I want to clarify that I know that Google generally considers S.M.A.R.T useless. I know that everyone should backup their data. I am however in the business of fixing other peoples computers. Most people do not have backups or have RAID. It is not cost effective for corporations to troubleshoot hard drives, so they just run them on a RAID until they die. I find it useful in my line of work to check the SMART status of the hard drive. It takes like 30 seconds. If I am lucky enough for a bad drive to show a hint of failure such as scan errors or reallocated sectors, I know to get the drive the heck out of there. If no such hint exists, I'll probably spend many hours troubleshooting slowness and data corruption until I finally find that the hard drive is bad.

I'm just trying to fine tune this process.

Answer

It does appear that different manufacturers use SMART values for sometimes radically different things, as you can see here:

My hard disk(s) in ReadyNAS is reporting high SMART Raw Read Error Rate, Seek Error Rate, and Hardware ECC Recovered. What should I do?

Seagate uses these SMART fields for internal counts, so this is a known issue with Seagate disks. Look for abnormal counts in other fields, especially Reallocated Sector Ct and ATA Error Count.

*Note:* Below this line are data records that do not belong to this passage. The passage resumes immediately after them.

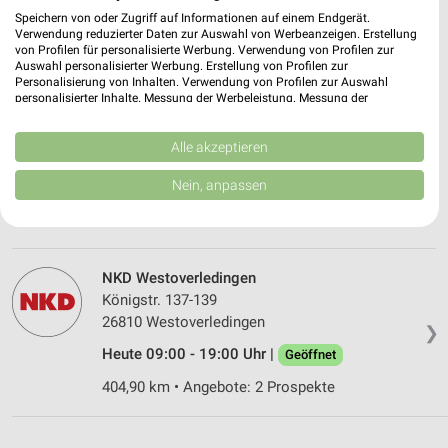
Heute 09:00 - 19:00 Uhr |
Speichern von oder Zugriff auf Informationen auf einem Endgerät.
Geöffnet
Verwendung reduzierter Daten zur Auswahl von Werbeanzeigen. Erstellung
411,67 km • Angebote: 1 Prospekt
von Profilen für personalisierte Werbung. Verwendung von Profilen zur
Auswahl personalisierter Werbung. Erstellung von Profilen zur
Personalisierung von Inhalten. Verwendung von Profilen zur Auswahl
personalisierter Inhalte. Messung der Werbeleistung. Messung der
Ernsting's family Rhede
Performance von Inhalten. Analyse von Zielgruppen durch Statistiken oder
Kombinationen von Daten aus verschiedenen Quellen. Entwicklung und
Molkereihof 6
Verbesserung der Angebote. Verwendung reduzierter Daten zur Auswahl
Alle akzeptieren
46414 Rhede
❯
von Inhalten.
Daten können außerhalb der Europäischen Union weitergegeben und in die
Nein, anpassen
Heute 09:00 - 19:00 Uhr |
Geöffnet
USA gesendet werden.
Ihre Einwilligung und die cookie Richtlinie gelten ausschließlich für diese
418,83 km
Website/App.
Partnerliste anzeigen (1 IAB-Anbieter)
NKD Westoverledingen
Wir nutzen Ihre Daten für folgende Zwecke:
Königstr. 137-139
IAB-Verarbeitungszwecke:
26810 Westoverledingen
❯
Speichern von oder Zugriff auf Informationen
Heute 09:00 - 19:00 Uhr |
Geöffnet
auf einem Endgerät
404,90 km • Angebote: 2 Prospekte
Verwendung reduzierter Daten zur Auswahl von
Werbeanzeigen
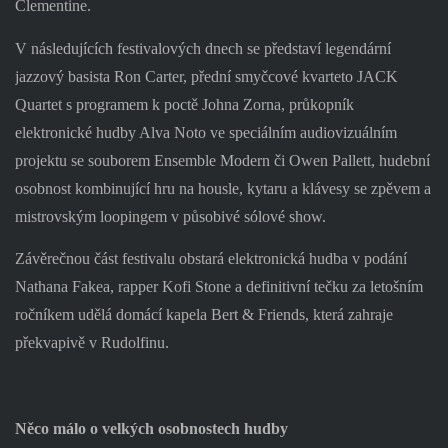
Clementine.
V následujících festivalových dnech se představí legendární
jazzový basista Ron Carter, přední smyčcové kvarteto JACK
Quartet s programem k poctě Johna Zorna, průkopník
elektronické hudby Alva Noto ve speciálním audiovizuálním
projektu se souborem Ensemble Modern či Owen Pallett, hudební
osobnost kombinující hru na housle, kytaru a klávesy se zpěvem a
mistrovským loopingem v působivé sólové show.
Závěrečnou část festivalu obstará elektronická hudba v podání
Nathana Fakea, rapper Kofi Stone a definitivní tečku za letošním
ročníkem udělá domácí kapela Bert & Friends, která zahraje
překvapivě v Rudolfinu.
Něco málo o velkých osobnostech hudby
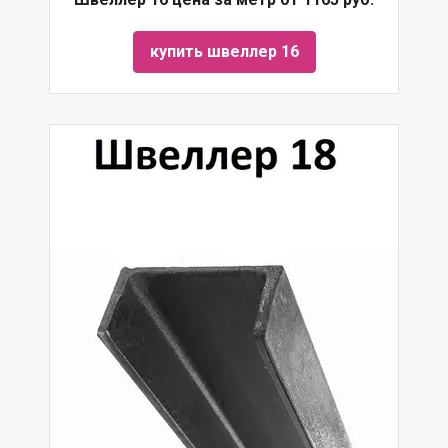
купить швеллер 16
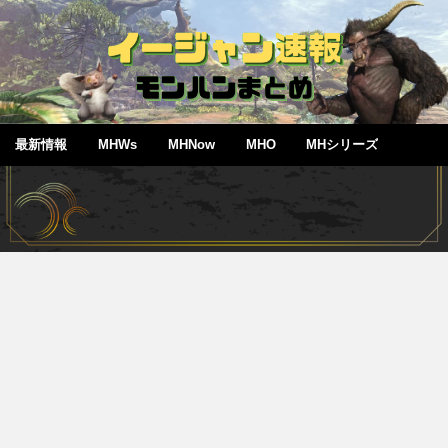
最新情報
MHWs
MHNow
MHO
MHシリーズ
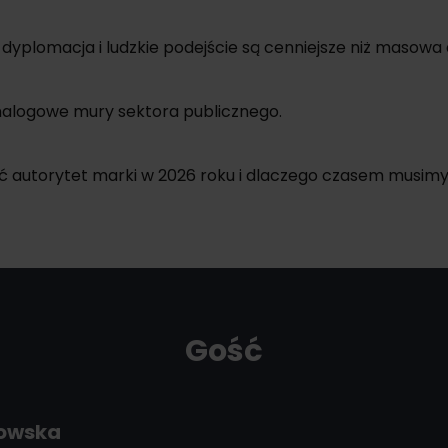
dyplomacja i ludzkie podejście są cenniejsze niż masow
analogowe mury sektora publicznego.
 autorytet marki w 2026 roku i dlaczego czasem musimy 
Gość
dowska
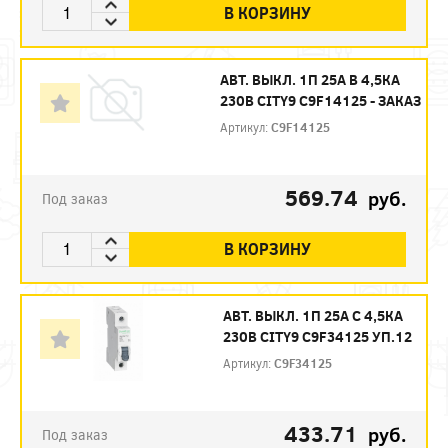
В КОРЗИНУ
АВТ. ВЫКЛ. 1П 25А B 4,5КА
230В CITY9 C9F14125 - ЗАКАЗ
Артикул:
C9F14125
569.74
руб.
Под заказ
В КОРЗИНУ
АВТ. ВЫКЛ. 1П 25А С 4,5КА
230В CITY9 C9F34125 УП.12
Артикул:
C9F34125
433.71
руб.
Под заказ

So when it comes to your actual question ...

If I am lucky enough for a bad drive to show a hint of failure such as scan errors or reallocated sectors, I know to get the drive the heck out of there. If no such hint exists, I'll probably spend many hours troubleshooting slowness and data corruption until I finally find that the hard drive is bad.

I'd say a good rule of thumb is, you can only expect SMART settings to be comparable within the same drive manufacturer, and maybe even the same drive model!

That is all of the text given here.